List the inputs the brain needs
Do not start with prompts. Start with source reality:
- Notes
- Past decks
- Meeting summaries
- Partner plans
- Pipeline reports
- Stakeholder maps
- Messaging docs
Then ask the AI what is missing. That is one of Allan’s most practical moves. Instead of assuming you know the full structure, let the system expose the gaps.
Separate raw material from method
Do not dump everything into one place. Distinguish source content from process logic. That alone will improve the quality of what the system can generate later.
Treat the first version as architecture, not final truth
You are not building a museum. You are building a machine that learns. Push on the weak spots. Rename pieces. Rework the logic. Improve the sibling relationships between brains.
Measure whether it improves leverage
The key question is not whether the AI made something pretty. The key question is whether the architecture makes future work faster, more coherent, and easier to hand off.

You should sharpen the axe while chopping the wood. -Allan Adler
Recommended tools
Allan centers this workflow around Claude and Claude Co-Work, using them as the environment for building and running these brains. The exact tool matters less than the behavior, but his stack is straightforward.
- Claude for structured reasoning, drafting, synthesis, and iterative dialogue
- Claude Co-Work for project-based collaboration with reusable brain structures
- Markdown documents for storing modular, connected, AI-readable context
- Your existing CRM and PRM as systems of record
- Your outreach, marketing, and workflow tools as systems of action
If you are evaluating the platform behind this kind of workflow, the official Claude product page is the best place to start.

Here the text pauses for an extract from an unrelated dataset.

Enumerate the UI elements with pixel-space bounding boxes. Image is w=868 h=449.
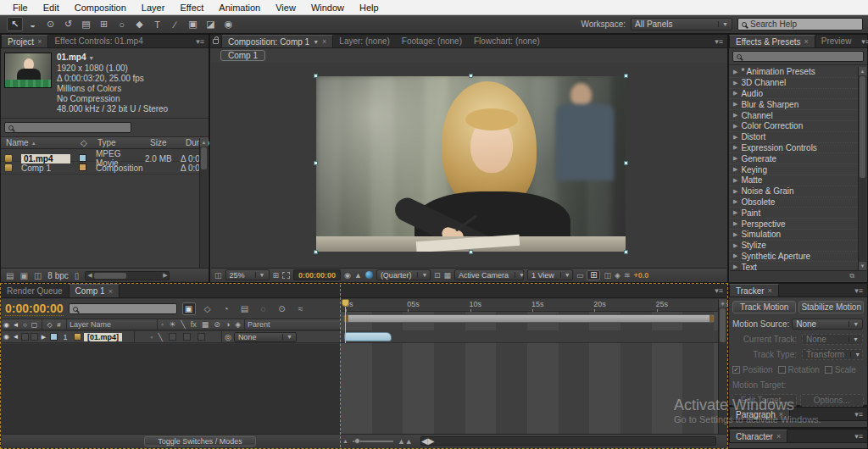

If you are just getting comfortable with Claude in a partnerships context, this beginner-friendly guide is a solid companion resource.
FAQs
What is a second brain in partnerships?
It is a structured intelligence system that sits between your record systems and your action systems. It stores context, connects related knowledge, and helps generate better outputs such as partner plans, reviews, messaging, and decision support.
How is a second brain different from a prompt library?
A prompt library helps you ask repeatable questions. A second brain provides the underlying architecture, context, linked knowledge, goals, rules, and source material that make those questions useful at scale.
Do you need technical skills to build one?
Not necessarily. The core skill is clear thinking. You need to define outcomes, organize source material, challenge weak logic, and iterate. Technical fluency helps, but the deeper requirement is architectural thinking.
What partnership workflows benefit most from this approach?
Recurring, context-heavy workflows benefit the most. QBRs, executive updates, joint account planning, co-marketing strategy, enablement content, and stakeholder onboarding are all strong candidates.
Why not just use CRM and PRM data directly?
Because those systems store records, not reasoning. They are essential inputs, but they do not usually provide the intelligence layer needed to connect goals, evidence, stakeholders, strategy, and next-best actions.
What is the biggest mistake teams make with AI here?
They jump straight to output generation without building the context architecture first. That creates shallow results, inconsistencies, and a lot of avoidable rework.
Conclusion
The big shift Allan is pointing to is not just about using AI more often. It is about changing what you produce. If you keep producing isolated artifacts, you will stay trapped in manual effort no matter how good the tools get. If you start producing architecture, you create a system that gets smarter, faster, and more reusable over time. For partnership teams, that is more than a productivity upgrade. It is a new way to preserve context, scale execution, and make intelligence operational.